I made it into the bedroom just in time to see that I had a missed call from Julien. I shut the door and called him back.
“Haddon, where’ve you been?” he shouted. “I was really starting to think they murdered you! I even called your wife.”
“Shit, you shouldn’t have done that,” I said, sitting on the bed.
“No?”
“She found the letters.”
“Oh, Jesus,” he breathed into the phone. “You idiot.”
“Yeah,” I said.
“So?”
“So, she’s not talking to me. I’m exiled. But I can’t—listen, the painting was no problem. Except that the
y were nuts.”
“So it wasn’t Lisa, see? I told you.”
“Nope,” I mumbled, picking up what looked like a cracker crumb off the bed.
“But did you see her?”
“Yeah, no, Julien,” I said quietly, “I didn’t see her while I was in London. Although I’m the only one who seems to be aware of it, I’m trying to be a decent guy again.”
“Then how’d Anne find the letters?”
“You know what?” I said. “I don’t really want to go into that right now.”
“Okay,” he said. “I’m sorry. I just wanted to make sure that the buyers weren’t holding you captive.”
“Oh, they are, though,” I said, leaning against the wall. “Telepathically. They put nodes inside my head.”
Julien laughed, but not really. It was one of those uncomfortable laughs. A placeholder. A grunt.
“Listen, Richard. This might not be the time to tell you, but you got another letter.”
“You’re serious,” I said. “From her?”
“Looks like it. Yeah.”
I sank my head into my hands. That made five. Americans certainly do have a curious way of signaling that the old regime is over.
“You know what?” I said. “Just read it. Read it, I don’t care. Read it to me now.”
“You sure?”
“Yeah,” I said, “Go on.”
I heard him ripping paper.
“Okay,” he said. And began.
Dear Richard,
Yesterday, I passed a gallery and there was a photograph in it that made me think of something you might do. Or it made me think of you. I guess that’s the same thing. I know you don’t care much for photographs, but this was of a battered sailboat in a cornfield. There was a scarecrow in the boat. It didn’t look composed either; it looked like the world had grown around this boat. It was in black-and-white. Beautiful. I wish we had seen it together so that I could have heard what you thought of it. So that we could have talked.
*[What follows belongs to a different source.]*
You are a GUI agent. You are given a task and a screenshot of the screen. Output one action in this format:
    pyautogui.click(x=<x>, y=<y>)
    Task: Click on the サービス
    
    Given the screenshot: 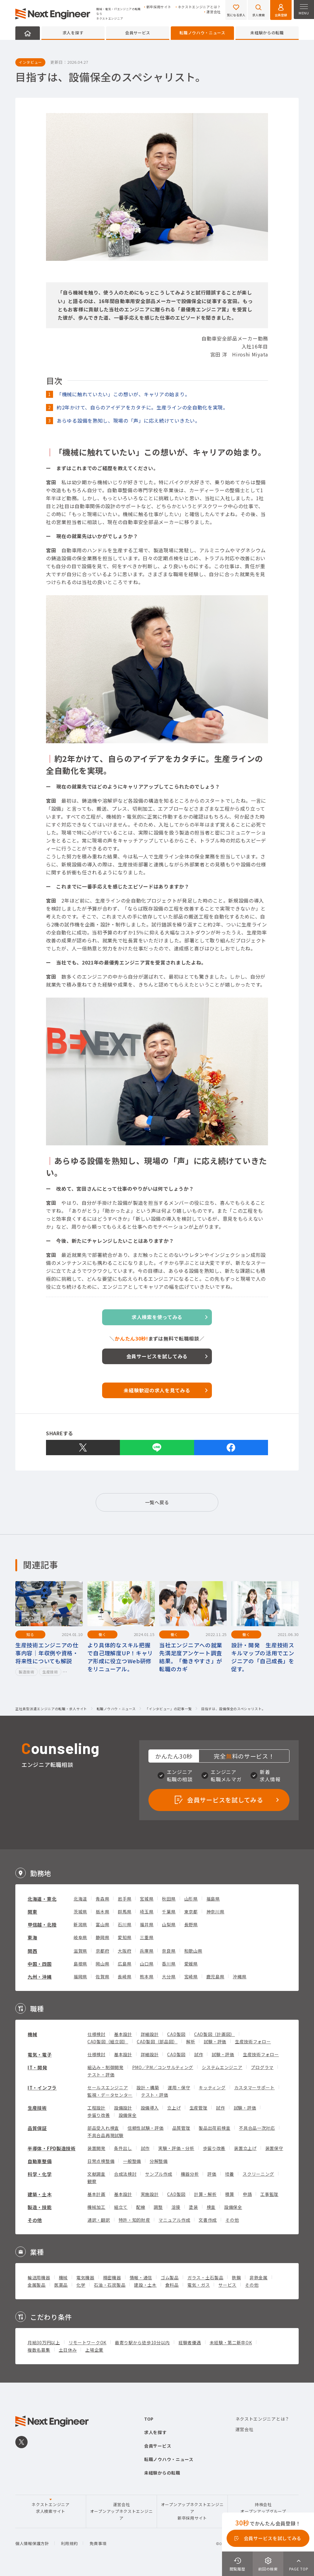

I suppose it’s inevitable. Here it is: I miss you. Dave and I have set the date for our wedding: July 21. Now that it’s set, though, it feels definitive. It makes me miss you. I’m sure you can understand this better than I can, as I’ve never been married. It feels like a good-bye. I mean, it is a good-bye, obviously, and it has been, it’s just, what do I do with the missing part? What do I do with the part of me that does miss you, that falls asleep at night, sometimes dreaming of a parallel life?